1. The critical importance of syncytia formation in lungs for disease severity has been reported for CoV2 by multiple groups ( Tian et al., Hoffmann et al., Graccal et al., Buchreiser et al., ). Some of these references are missing and credit should be given.

We agree with the reviewer that SARS-CoV-2-associated syncytia have been reported by other groups, and reference the studies mentioned with the exception of Graccal et al. Perhaps this is a typo, as we are unable to find a Graccal study following a cursory search of the literature? If referring to Giacca et al. (medrxiv pre-print), we cite this work.

No revisions were made to the text in response to this critique.

2. Liu et al. in 2003 had reported in Nature that SARS-CoV1 S and ACE2 were sufficient to form syncytia and they used a very similar assay as to one reported here. This reference is missing from the manuscript and should be included.

We thank the reviewer for bringing this oversight to our attention. We admit that insufficient care was devoted to citing SARS-CoV-1 studies. The Nature manuscript from Farzan, Choe, and colleagues (Li et al., 2003) is now properly referenced.

Please see page 2 for citation of this work.

Pg2: “Pioneering work on SARS-CoV-1 (Li et al., 2003) as well as recent studies on SARS-CoV-2 identified similar syncytia (Buchrieser et al., 2020; Cattin-Ortolá et al., 2020; Hoffmann et al., 2020a; Ou et al., 2020; Papa et al., 2020; Xia et al., 2020; Zang et al., 2020b)…”

3. Musarrat et al., in 2020 showed that the antiretorviral protease inhibitor nelfinavir blocks CoV2 viral fusion and prevents syncytia formation. This reference is missing from the manuscript and should be included.

We thank the reviewer for bringing our attention to this study. This work from the Kousolos lab is now referenced (Musarrat et al., 2020).

Please see page 5 for newly included citation of this work.

Pg5: “Surprisingly, the antiretroviral protease inhibitor nelfinavir was unique in blocking fusion (Figure 3C), a compound whose therapeutic potential was identified by others (Musarrat et al., 2020). Given that other serine protease inhibitors (AEBSF, leupeptin, camostat) lacked efficacy, inhibition by nelfinavir may be related to its proteolysisindependent targets…”

4. The important role of cholesterol in b-coronavirus infections was also previously highlighted in 1988 and 1991 by the group of Anderson

and Methylbcyclodextrin was shown by them to prevent syncytia formation.

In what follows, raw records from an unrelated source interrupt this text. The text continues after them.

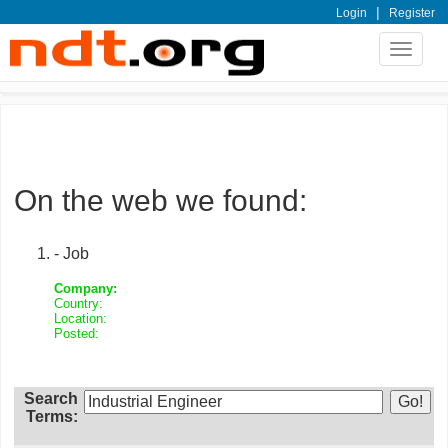
|
Login
Register
Toggle
navigat
On the web we found:
- Job
Company:
Country:
Location:
Posted:
Search
Terms: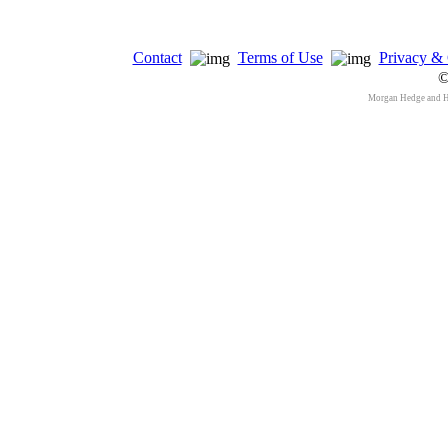
Contact
Terms of Use
Privacy & 
©
Morgan Hedge and 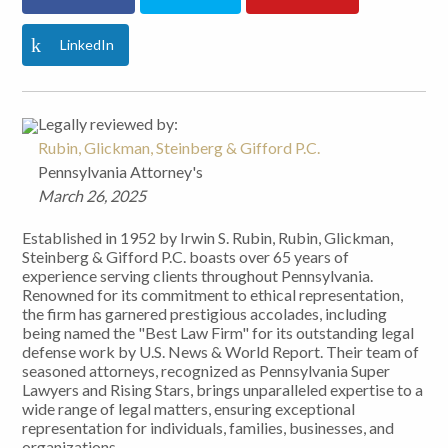
LinkedIn
Legally reviewed by:
Rubin, Glickman, Steinberg & Gifford P.C.
Pennsylvania Attorney's
March 26, 2025
Established in 1952 by Irwin S. Rubin, Rubin, Glickman,
Steinberg & Gifford P.C. boasts over 65 years of
experience serving clients throughout Pennsylvania.
Renowned for its commitment to ethical representation,
the firm has garnered prestigious accolades, including
being named the "Best Law Firm" for its outstanding legal
defense work by U.S. News & World Report. Their team of
seasoned attorneys, recognized as Pennsylvania Super
Lawyers and Rising Stars, brings unparalleled expertise to a
wide range of legal matters, ensuring exceptional
representation for individuals, families, businesses, and
organizations.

These references are missing and should be credited.

This pioneering work from Anderson and colleagues on related viruses is now cited (Cervin and Anderson, 1991; Daya et al., 1988).

Please see page 9 for newly included citations and discussion of these manuscripts.

Pg9: “Our approach relies on a combination of high throughput screening, quantitative live cell imaging, and viral infection assays, all of which implicate biophysical aspects of the plasma membrane, particularly cholesterol-rich regions, in facilitating spike-mediated membrane fusion. […] Moreover, our high-throughput cell-cell fusion assay not only negates safety concerns associated with pathogenic viruses, but may allow rapid interrogation of the pathogenic nature of newly emerging spike variants that partially evade current vaccines (Davies et al., 2021; Wibder et al., 2021).”

Given all the above, what remains novel in this manuscript is the exhaustive screening of drugs to identify not only those that block the syncytia from forming but also those that don't have any effect. Therefore it may be a useful resource and suitable for publication.

We appreciate that the reviewer agrees that our findings are useful and suitable for publication. Given the numerous novel aspects highlighted by the reviewer, including the exhaustive high throughput screening and living cell imaging capabilities, we could not agree more.

No revisions were made to the text in response to this critique.